7. Public tours and user-generated content If you publish tours, submit reviews, set profile data or report content, this content may be processed, moderated and shown to other users inside the app. Public tours may appear in the catalog and be unlocked by other users.

8. Purchases, credits and billing Credit packages and digital unlocks are processed through the respective app stores and RevenueCat. City Tour AI stores purchase status, entitlements, credit bookings, tour unlocks, refunds and technical billing events so that balances, purchased tours and restoration work correctly.

9. Security Data is encrypted in transit using HTTPS/TLS. Access to production systems is restricted. Tokens, passwords, payment data and sensitive technical data should not be written to production app logs.
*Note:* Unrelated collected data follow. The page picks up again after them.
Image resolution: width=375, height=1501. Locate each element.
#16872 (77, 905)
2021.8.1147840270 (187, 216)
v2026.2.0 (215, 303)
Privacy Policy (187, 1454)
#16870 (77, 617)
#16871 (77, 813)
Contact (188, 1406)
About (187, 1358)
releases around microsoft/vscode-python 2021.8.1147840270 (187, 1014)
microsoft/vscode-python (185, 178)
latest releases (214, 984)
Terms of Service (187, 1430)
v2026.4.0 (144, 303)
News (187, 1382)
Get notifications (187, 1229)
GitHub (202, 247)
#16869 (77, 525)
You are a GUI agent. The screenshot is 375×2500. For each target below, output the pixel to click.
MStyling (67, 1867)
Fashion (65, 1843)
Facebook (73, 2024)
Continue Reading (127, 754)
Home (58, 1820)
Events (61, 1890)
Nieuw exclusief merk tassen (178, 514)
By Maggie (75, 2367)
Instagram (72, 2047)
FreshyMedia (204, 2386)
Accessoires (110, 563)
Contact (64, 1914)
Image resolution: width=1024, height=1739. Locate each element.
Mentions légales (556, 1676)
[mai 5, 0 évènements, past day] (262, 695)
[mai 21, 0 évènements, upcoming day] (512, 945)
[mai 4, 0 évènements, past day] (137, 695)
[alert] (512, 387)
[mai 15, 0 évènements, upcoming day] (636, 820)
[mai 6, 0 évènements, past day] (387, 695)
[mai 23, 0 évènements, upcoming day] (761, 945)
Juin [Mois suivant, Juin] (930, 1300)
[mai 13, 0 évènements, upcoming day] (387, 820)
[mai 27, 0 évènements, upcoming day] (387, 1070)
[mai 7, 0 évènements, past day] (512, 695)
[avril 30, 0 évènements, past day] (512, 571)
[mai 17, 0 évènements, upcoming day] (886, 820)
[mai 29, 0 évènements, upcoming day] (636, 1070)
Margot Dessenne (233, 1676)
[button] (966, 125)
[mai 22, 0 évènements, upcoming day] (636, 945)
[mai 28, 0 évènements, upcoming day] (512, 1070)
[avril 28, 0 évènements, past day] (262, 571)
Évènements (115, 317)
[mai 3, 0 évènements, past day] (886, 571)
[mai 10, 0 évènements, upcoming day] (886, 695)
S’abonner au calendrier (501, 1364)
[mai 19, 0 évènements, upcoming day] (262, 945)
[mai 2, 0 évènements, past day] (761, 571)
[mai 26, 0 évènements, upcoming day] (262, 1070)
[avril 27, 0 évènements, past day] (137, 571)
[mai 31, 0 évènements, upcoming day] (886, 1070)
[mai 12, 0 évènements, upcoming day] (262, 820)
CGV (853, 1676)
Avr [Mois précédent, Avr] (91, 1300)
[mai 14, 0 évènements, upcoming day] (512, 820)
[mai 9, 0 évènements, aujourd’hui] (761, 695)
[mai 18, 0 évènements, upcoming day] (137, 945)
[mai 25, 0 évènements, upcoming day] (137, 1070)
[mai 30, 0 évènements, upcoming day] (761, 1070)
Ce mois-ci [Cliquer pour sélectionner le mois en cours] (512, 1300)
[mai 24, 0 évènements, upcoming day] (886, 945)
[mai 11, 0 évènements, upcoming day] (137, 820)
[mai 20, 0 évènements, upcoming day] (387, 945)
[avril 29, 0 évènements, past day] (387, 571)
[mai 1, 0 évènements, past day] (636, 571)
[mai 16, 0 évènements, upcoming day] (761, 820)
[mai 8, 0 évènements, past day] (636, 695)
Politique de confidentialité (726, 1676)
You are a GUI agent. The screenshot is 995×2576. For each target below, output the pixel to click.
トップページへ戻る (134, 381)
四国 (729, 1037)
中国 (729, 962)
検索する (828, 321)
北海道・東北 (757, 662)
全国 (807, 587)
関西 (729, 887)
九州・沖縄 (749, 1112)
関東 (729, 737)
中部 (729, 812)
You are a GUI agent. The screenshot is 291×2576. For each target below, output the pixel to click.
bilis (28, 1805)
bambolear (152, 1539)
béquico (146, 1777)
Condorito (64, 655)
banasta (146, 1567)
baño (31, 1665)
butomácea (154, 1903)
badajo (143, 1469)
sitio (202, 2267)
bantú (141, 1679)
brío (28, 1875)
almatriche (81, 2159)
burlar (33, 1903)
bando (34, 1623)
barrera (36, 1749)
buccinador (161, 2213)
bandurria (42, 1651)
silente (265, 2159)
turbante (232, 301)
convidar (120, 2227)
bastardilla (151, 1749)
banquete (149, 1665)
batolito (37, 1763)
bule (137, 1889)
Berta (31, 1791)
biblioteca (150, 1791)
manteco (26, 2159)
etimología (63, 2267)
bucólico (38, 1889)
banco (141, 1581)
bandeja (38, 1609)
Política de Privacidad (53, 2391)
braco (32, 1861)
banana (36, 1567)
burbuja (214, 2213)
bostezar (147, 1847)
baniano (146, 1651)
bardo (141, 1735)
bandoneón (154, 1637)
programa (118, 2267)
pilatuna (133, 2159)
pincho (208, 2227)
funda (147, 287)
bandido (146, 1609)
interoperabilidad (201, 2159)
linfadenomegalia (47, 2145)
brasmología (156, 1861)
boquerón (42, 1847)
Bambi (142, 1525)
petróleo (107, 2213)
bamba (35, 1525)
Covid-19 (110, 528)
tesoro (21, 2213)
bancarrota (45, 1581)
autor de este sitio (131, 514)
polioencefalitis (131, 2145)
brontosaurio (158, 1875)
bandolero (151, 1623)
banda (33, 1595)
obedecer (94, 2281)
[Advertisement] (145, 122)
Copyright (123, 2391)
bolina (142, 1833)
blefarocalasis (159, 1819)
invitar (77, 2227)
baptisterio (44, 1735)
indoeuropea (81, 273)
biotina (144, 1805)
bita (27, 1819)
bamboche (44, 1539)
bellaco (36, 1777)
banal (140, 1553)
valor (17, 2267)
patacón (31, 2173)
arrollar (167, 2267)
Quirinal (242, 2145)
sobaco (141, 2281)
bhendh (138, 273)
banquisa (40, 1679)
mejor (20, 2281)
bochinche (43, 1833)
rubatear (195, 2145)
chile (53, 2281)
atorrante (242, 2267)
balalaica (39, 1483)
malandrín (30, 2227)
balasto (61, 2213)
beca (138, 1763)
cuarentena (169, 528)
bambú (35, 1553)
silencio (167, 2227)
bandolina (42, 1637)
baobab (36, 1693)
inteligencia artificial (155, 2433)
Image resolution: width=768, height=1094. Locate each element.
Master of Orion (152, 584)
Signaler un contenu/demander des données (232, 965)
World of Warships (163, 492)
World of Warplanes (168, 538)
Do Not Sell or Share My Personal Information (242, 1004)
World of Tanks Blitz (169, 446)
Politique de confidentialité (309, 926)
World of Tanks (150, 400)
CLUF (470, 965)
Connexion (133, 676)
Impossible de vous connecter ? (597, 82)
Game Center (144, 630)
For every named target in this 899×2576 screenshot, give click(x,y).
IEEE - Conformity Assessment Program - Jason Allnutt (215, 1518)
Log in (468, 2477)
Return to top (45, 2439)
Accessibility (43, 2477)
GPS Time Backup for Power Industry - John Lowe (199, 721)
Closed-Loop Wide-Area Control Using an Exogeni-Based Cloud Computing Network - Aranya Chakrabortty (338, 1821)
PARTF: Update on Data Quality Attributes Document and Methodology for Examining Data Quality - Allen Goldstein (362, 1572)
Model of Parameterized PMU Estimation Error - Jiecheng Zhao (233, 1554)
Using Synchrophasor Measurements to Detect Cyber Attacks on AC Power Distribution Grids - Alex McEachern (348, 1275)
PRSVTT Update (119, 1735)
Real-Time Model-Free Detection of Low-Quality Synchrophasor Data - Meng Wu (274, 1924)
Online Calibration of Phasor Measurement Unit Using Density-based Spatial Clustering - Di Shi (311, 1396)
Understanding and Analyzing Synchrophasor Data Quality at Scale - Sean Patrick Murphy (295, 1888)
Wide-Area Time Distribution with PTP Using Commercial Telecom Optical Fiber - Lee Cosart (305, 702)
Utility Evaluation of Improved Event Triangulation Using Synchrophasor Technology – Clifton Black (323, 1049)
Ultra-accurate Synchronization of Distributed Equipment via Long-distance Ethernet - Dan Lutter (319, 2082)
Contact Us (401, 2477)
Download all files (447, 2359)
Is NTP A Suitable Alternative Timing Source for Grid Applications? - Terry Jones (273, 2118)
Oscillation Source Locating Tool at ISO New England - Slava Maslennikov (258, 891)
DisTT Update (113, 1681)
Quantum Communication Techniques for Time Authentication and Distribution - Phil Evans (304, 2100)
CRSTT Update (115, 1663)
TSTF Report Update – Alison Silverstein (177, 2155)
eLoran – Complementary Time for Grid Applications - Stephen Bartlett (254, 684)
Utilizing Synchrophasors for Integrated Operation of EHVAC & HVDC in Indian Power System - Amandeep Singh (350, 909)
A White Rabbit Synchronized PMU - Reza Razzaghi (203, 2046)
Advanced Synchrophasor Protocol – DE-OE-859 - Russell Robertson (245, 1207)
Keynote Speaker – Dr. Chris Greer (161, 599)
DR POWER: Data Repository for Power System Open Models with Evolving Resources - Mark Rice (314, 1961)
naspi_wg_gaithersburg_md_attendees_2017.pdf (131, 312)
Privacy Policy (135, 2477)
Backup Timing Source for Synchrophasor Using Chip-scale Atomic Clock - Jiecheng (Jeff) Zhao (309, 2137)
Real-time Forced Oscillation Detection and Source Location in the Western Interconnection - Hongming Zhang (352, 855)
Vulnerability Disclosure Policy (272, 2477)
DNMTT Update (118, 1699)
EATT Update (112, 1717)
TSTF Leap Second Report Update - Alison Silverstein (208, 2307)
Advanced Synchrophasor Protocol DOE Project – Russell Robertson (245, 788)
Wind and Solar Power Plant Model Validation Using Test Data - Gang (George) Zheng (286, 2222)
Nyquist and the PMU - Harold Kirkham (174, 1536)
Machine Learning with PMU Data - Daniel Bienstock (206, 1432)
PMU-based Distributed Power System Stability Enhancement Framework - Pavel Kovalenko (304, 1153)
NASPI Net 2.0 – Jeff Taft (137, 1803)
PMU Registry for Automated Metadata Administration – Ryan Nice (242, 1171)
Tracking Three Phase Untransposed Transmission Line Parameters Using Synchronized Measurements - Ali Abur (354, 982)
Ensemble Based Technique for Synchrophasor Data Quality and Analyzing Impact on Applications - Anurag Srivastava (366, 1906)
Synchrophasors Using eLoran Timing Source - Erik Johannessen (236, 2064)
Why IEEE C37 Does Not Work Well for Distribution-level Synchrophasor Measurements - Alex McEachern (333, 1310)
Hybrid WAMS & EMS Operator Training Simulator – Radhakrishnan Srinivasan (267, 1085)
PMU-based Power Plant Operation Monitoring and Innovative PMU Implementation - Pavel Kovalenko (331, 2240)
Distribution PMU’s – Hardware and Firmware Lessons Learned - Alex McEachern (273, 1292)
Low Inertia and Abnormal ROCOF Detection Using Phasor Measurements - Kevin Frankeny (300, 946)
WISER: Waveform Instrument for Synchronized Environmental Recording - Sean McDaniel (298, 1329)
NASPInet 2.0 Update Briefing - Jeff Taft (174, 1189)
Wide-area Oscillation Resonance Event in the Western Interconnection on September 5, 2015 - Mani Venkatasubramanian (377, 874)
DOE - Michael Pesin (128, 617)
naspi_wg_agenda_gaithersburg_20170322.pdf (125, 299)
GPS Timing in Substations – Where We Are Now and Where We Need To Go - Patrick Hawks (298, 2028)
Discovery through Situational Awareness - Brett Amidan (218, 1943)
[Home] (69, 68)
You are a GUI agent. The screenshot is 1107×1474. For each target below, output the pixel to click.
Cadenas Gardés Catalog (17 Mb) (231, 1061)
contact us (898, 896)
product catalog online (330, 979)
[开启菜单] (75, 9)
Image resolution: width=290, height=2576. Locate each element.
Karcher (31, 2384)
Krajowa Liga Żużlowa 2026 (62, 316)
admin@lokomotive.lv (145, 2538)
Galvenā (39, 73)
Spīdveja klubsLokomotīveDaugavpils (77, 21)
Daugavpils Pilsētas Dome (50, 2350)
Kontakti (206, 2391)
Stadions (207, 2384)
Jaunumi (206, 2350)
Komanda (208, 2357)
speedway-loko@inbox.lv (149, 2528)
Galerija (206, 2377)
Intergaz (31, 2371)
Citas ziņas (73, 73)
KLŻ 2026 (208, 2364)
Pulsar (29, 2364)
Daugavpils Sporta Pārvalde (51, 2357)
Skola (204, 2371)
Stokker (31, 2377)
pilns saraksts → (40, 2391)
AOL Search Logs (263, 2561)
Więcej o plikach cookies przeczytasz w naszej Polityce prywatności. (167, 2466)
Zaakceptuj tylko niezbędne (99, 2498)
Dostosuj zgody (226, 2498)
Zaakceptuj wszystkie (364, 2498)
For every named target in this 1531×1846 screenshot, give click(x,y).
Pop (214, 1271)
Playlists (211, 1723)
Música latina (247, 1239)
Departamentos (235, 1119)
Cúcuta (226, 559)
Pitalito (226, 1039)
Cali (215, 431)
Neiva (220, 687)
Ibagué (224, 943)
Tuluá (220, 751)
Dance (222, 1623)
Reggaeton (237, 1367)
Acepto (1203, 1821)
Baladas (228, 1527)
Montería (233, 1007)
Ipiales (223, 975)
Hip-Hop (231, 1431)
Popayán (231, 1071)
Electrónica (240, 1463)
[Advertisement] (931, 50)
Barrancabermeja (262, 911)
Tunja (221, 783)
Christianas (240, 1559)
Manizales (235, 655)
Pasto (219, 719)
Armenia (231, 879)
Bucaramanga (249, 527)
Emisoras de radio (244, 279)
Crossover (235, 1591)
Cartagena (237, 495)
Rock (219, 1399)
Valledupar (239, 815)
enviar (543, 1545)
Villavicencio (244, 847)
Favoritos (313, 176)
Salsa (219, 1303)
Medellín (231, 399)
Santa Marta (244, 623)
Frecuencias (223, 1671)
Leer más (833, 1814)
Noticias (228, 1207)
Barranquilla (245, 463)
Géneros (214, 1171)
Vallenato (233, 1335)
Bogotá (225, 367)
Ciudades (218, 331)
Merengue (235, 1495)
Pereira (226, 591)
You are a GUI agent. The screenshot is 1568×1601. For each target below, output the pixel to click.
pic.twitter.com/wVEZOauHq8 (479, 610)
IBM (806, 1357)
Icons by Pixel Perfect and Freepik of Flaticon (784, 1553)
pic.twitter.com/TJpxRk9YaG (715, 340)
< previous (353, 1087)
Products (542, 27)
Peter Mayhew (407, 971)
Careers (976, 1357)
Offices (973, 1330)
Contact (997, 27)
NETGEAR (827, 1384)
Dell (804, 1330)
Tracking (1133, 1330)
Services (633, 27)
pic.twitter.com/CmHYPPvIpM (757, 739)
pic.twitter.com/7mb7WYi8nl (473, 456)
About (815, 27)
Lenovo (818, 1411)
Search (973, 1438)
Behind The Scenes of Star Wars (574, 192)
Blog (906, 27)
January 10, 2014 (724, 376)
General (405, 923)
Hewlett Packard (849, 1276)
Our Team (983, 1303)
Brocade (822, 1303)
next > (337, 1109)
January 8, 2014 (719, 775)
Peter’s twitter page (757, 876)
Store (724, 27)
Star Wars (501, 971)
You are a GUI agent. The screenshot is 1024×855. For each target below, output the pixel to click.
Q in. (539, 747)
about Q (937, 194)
Full payment details such as credit card information are processed by the app stores and are not stored by City Tour AI.

10. Retention and deletion Account, profile, tour, wallet, credit and purchase data is generally stored as long as your account exists or as long as it is required for app functionality, billing, restoration, security, support or legal obligations. Private tours, personal profile data and app-specific account data are deleted or anonymized when the account is deleted unless legal retention reasons apply.

Billing, tax, fraud prevention, legal, support, consent and security data may be retained for longer where required to comply with legal obligations, enforce claims, prevent fraud or document events. Public tours already purchased by other users may remain available to those buyers; the creator reference is removed or anonymized.

11. Account and data deletion You can delete your account in the app: open Profile, open account settings, choose Delete account and confirm. If you cannot access the app, you can request deletion by email to [email protected]. The public deletion page is available at https://citytourai.app/delete-account.

12. Your rights You may request access, correction, deletion, restriction, objection and data portability where the legal requirements are met. You can disable consent for optional diagnostic data in the app. For privacy requests, contact [email protected].